A newspaper on the brink. Racial tensions that break out into violence. Roxana Robinson's new novel is ripped from the headlines — but these headlines are from the end of the 19th century.
Based on the lives of Robinson's great-grandparents, "Dawson's Fall" is both rooted in its time and speaks directly to ours. It is also a moving love story between two people whose morality seems, from the perspective of 2019, sometimes to be muddied.
Frank Dawson fought for the Confederacy; his wife Sarah's family owned slaves. "All Southern families who trace their bloodlines back before the Civil War are affected by that peculiar institution," Robinson writes of her paternal lineage. The novel plunges us into that Southern legacy. (On her family's other side, Robinson is related to the abolitionist preacher Lyman Beecher and Harriet Beecher Stowe, author of "Uncle Tom's Cabin.")
Like many Americans, Frank Dawson was a self-invented man. Escaping poor prospects in England, he catapulted across the Atlantic and found his way into the upper classes. When we meet him in the 1880s, Frank is a player in South Carolina, a jovial figure who has used his connections to manipulate politics for the greater good. As the owner of a moderate newspaper, however, his power may be on the wane; the paper is trying to hold its own against a popular new entry that is racist and inclined to incite violence.

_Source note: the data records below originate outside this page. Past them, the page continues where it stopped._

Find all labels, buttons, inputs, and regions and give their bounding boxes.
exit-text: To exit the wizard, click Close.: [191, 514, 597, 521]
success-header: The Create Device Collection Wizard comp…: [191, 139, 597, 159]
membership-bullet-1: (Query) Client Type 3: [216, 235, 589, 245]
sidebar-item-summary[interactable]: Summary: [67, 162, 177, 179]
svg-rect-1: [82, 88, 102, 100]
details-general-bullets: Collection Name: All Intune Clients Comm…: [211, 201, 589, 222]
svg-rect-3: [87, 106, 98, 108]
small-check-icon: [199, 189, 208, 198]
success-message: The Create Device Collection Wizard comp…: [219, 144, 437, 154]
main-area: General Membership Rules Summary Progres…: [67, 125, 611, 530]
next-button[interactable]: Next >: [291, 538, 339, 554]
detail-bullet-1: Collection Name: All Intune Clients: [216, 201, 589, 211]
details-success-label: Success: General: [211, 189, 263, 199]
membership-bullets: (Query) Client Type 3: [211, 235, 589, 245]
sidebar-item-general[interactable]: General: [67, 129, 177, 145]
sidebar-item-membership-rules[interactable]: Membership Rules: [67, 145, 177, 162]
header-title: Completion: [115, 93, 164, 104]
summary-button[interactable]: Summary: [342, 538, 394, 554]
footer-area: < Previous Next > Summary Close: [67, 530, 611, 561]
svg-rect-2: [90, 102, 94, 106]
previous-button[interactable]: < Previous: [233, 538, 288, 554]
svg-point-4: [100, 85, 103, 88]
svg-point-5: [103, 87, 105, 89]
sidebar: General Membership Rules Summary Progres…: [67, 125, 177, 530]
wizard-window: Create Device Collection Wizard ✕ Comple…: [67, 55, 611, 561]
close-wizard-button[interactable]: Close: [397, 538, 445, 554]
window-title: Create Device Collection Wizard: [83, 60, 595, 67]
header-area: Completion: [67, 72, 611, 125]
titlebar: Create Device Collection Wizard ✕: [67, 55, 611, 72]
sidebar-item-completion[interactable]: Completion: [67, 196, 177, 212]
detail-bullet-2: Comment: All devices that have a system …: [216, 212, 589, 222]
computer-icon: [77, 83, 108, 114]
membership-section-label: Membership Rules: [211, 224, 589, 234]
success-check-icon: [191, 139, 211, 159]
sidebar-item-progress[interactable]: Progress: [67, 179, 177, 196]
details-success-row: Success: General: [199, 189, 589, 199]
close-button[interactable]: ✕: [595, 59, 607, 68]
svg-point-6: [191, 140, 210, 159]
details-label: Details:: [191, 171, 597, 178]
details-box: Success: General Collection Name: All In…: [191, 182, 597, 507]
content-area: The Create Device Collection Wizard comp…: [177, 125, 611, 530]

Sarah Morgan grows up part of a close-knit, wealthy family in Louisiana whose fortunes are unraveled by the Civil War, devastated by the loss of one male family member after another. The losses affect Sarah profoundly.

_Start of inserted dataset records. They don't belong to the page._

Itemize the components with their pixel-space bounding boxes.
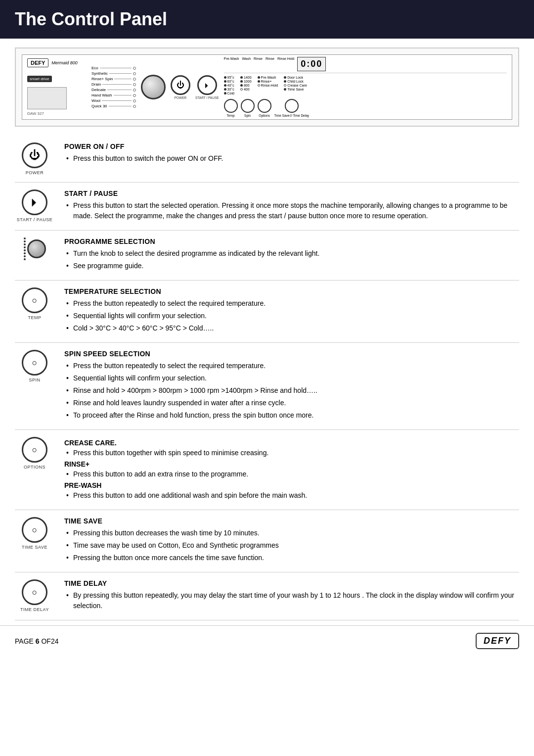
prog-dots-vert [24, 237, 26, 260]
temp-95: 95°c [224, 76, 234, 79]
timedelay-heading: TIME DELAY [64, 579, 519, 587]
panel-programme-knob[interactable] [141, 75, 166, 99]
start-heading: START / PAUSE [64, 189, 519, 197]
panel-speeds: 1400 1000 800 400 [240, 76, 252, 95]
crease-care-bullet-1: Press this button together with spin spe… [64, 448, 519, 458]
ind-rinse2: Rinse [266, 57, 274, 71]
timesave-icon-circle: ○ [22, 517, 47, 543]
panel-timer: 0:00 [297, 57, 326, 71]
start-bullets: Press this button to start the selected … [64, 200, 519, 221]
panel-temps: 95°c 60°c 40°c 30°c Cold [224, 76, 234, 95]
section-power-icon-area: ⏻ POWER [15, 142, 54, 175]
sections-container: ⏻ POWER POWER ON / OFF Press this button… [0, 136, 534, 620]
rinse-plus-bullet-1: Press this button to add an extra rinse … [64, 469, 519, 479]
section-timedelay-icon-area: ○ TIME DELAY [15, 579, 54, 612]
prog-bullet-1: Turn the knob to select the desired prog… [64, 248, 519, 259]
panel-temp-speed: 95°c 60°c 40°c 30°c Cold 1400 1000 800 4… [224, 76, 507, 95]
panel-left: DEFY Mermaid 800 smart drive DAW 327 [27, 58, 87, 116]
spin-icon: ○ [32, 358, 38, 368]
temp-bullet-2: Sequential lights will confirm your sele… [64, 311, 519, 321]
pre-wash-bullets: Press this button to add one additional … [64, 490, 519, 501]
temp-30: 30°c [224, 88, 234, 91]
panel-temp-btn[interactable] [224, 99, 238, 113]
prog-delicate: Delicate [91, 88, 106, 92]
ind-rinse: Rinse [254, 57, 263, 71]
opt-child-lock: Child Lock [284, 80, 307, 83]
section-temp-content: TEMPERATURE SELECTION Press the button r… [64, 287, 519, 335]
prog-bullets: Turn the knob to select the desired prog… [64, 248, 519, 271]
section-power-content: POWER ON / OFF Press this button to swit… [64, 142, 519, 166]
section-options-content: CREASE CARE. Press this button together … [64, 437, 519, 503]
panel-illustration-container: DEFY Mermaid 800 smart drive DAW 327 Eco… [15, 47, 519, 127]
panel-temp-btn-label: Temp [227, 114, 235, 117]
section-start-pause: ⏵ START / PAUSE START / PAUSE Press this… [15, 183, 519, 231]
panel-options-btn-label: Options [259, 114, 269, 117]
speed-400: 400 [240, 88, 252, 91]
temp-heading: TEMPERATURE SELECTION [64, 287, 519, 295]
timesave-bullet-1: Pressing this button decreases the wash … [64, 528, 519, 538]
panel-options-btn[interactable] [258, 99, 271, 113]
panel-timesave-btn[interactable] [285, 99, 299, 113]
power-icon-circle: ⏻ [22, 142, 47, 168]
prog-hand-wash: Hand Wash [91, 93, 112, 97]
opt-pre-wash: Pre-Wash [258, 76, 278, 79]
timedelay-icon-circle: ○ [22, 579, 47, 605]
power-heading: POWER ON / OFF [64, 142, 519, 150]
page-label: PAGE [15, 637, 36, 645]
spin-bullet-3: Rinse and hold > 400rpm > 800rpm > 1000 … [64, 385, 519, 396]
page-title-bar: The Control Panel [0, 0, 534, 39]
prog-dot-v-2 [24, 240, 26, 242]
section-timesave-content: TIME SAVE Pressing this button decreases… [64, 517, 519, 565]
temp-bullet-1: Press the button repeatedly to select th… [64, 298, 519, 309]
section-spin-content: SPIN SPEED SELECTION Press the button re… [64, 350, 519, 423]
spin-bullet-2: Sequential lights will confirm your sele… [64, 373, 519, 383]
speed-800: 800 [240, 84, 252, 87]
section-power: ⏻ POWER POWER ON / OFF Press this button… [15, 136, 519, 183]
page-num-bold: 6 [36, 637, 40, 645]
section-prog-icon-area [15, 237, 54, 260]
panel-indicators-row: Pre-Wash Wash Rinse Rinse Rinse Hold 0:0… [224, 57, 507, 73]
panel-spin-btn-label: Spin [244, 114, 251, 117]
opt-time-save: Time Save [284, 88, 307, 91]
panel-power-button[interactable]: ⏻ [171, 75, 190, 95]
panel-timesave-btn-label: Time Save⏱Time Delay [274, 114, 309, 117]
options-icon-circle: ○ [22, 437, 47, 463]
panel-lock-indicators: Door Lock Child Lock Crease Care Time Sa… [284, 76, 307, 95]
panel-start-label: START / PAUSE [195, 96, 219, 99]
prog-synthetic: Synthetic [91, 71, 108, 76]
speed-1400: 1400 [240, 76, 252, 79]
crease-care-bullets: Press this button together with spin spe… [64, 448, 519, 458]
spin-bullet-5: To proceed after the Rinse and hold func… [64, 410, 519, 421]
timesave-heading: TIME SAVE [64, 517, 519, 525]
panel-option-buttons: Temp Spin Options Time Save⏱Time Delay [224, 99, 507, 117]
prog-knob-small[interactable] [27, 239, 46, 258]
speed-1000: 1000 [240, 80, 252, 83]
rinse-plus-heading: RINSE+ [64, 460, 519, 468]
prog-eco: Eco [91, 66, 98, 70]
rinse-plus-bullets: Press this button to add an extra rinse … [64, 469, 519, 479]
panel-daw: DAW 327 [27, 111, 87, 116]
temp-icon: ○ [32, 295, 38, 306]
opt-rinse-hold: Rinse-Hold [258, 84, 278, 87]
section-options: ○ OPTIONS CREASE CARE. Press this button… [15, 430, 519, 510]
prog-heading: PROGRAMME SELECTION [64, 237, 519, 245]
panel-start-button[interactable]: ⏵ [197, 75, 217, 95]
section-prog-content: PROGRAMME SELECTION Turn the knob to sel… [64, 237, 519, 273]
prog-dot-v-6 [24, 252, 26, 254]
opt-door-lock: Door Lock [284, 76, 307, 79]
section-start-icon-area: ⏵ START / PAUSE [15, 189, 54, 222]
section-temp: ○ TEMP TEMPERATURE SELECTION Press the b… [15, 281, 519, 343]
spin-heading: SPIN SPEED SELECTION [64, 350, 519, 358]
timedelay-icon-label: TIME DELAY [20, 607, 49, 612]
section-start-content: START / PAUSE Press this button to start… [64, 189, 519, 223]
ind-wash: Wash [242, 57, 251, 71]
panel-display-box [27, 87, 67, 109]
opt-rinse-plus: Rinse+ [258, 80, 278, 83]
power-icon: ⏻ [29, 149, 40, 162]
start-bullet-1: Press this button to start the selected … [64, 200, 519, 221]
temp-60: 60°c [224, 80, 234, 83]
prog-dot-v-3 [24, 243, 26, 245]
panel-spin-btn[interactable] [241, 99, 255, 113]
panel-power-text: POWER [175, 96, 187, 99]
spin-icon-circle: ○ [22, 350, 47, 376]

Covering so much ground, starting with Dawson's youth in England to his and Sarah's separate experiences in the Civil War and through their courtship and marriage, the book has an epic sweep. But it's also grounded: Robinson vividly evokes settings in just a few sentences.
After the war, we read of real threats faced by African Americans during the dissolution of Reconstruction when their access to power sent some whites into violent rage. Sometimes Dawson supports the cause of African Americans; other times, he does not. The worst pressure he gets is from conservatives on the right; by the 1880s he is haunted by nightmares.
Sarah manages their home, which by then includes two precocious children, daughter Ethel and son Warrington, and a handful of staff. Most notable among these is their Swedish nanny Helene, a young woman whose vanity is more apparent to readers than it is to her employers, who either overlook her or take her for granted.
The action ramps up in the final section of the book, which plays like a thriller in which Helene is the somewhat witless ingenue. Her employers go about their business. Meanwhile, we see whom Helene falls for, where they meet and what that means to the people around her.
Here Robinson has pieced together a century-old true crime, a murder in which all the witnesses are long dead. Using far-flung sources and excruciating care, she creates the map; her novelist's skills render it in 3-D. Few Americans may have an ancestry as acutely divergent across the Mason-Dixon Line as Robinson has, but the legacy of slavery and the Civil War is still being felt by our nation. "Dawson's Fall" is a richly envisioned attempt to reconcile with that troubled history.
Kellogg is the former books editor of the Los Angeles Times.